__DATA TO PROCESS__.
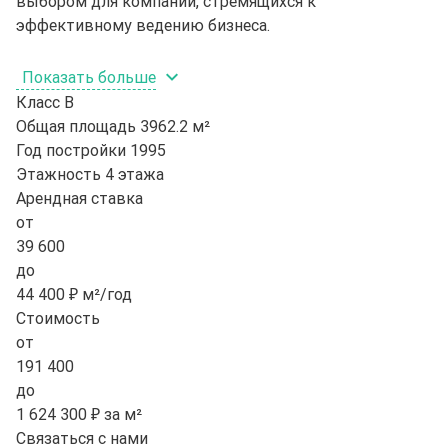
выбором для компаний, стремящихся к
эффективному ведению бизнеса.
Показать больше
Класс
B
Общая площадь
3962.2 м²
Год постройки
1995
Этажность
4 этажа
Арендная ставка
от
39 600
до
44 400 ₽ м²/год
Стоимость
от
191 400
до
1 624 300 ₽ за м²
Связаться с нами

__EXERCISE GOAL__. What you return must match the data above exactly, with no images included.

__COMPLETED TASK__.
выбором для компаний, стремящихся к
эффективному ведению бизнеса.
Показать больше
Класс
B
Общая площадь
3962.2 м²
Год постройки
1995
Этажность
4 этажа
Арендная ставка
от
39 600
до
44 400 ₽ м²/год
Стоимость
от
191 400
до
1 624 300 ₽ за м²
Связаться с нами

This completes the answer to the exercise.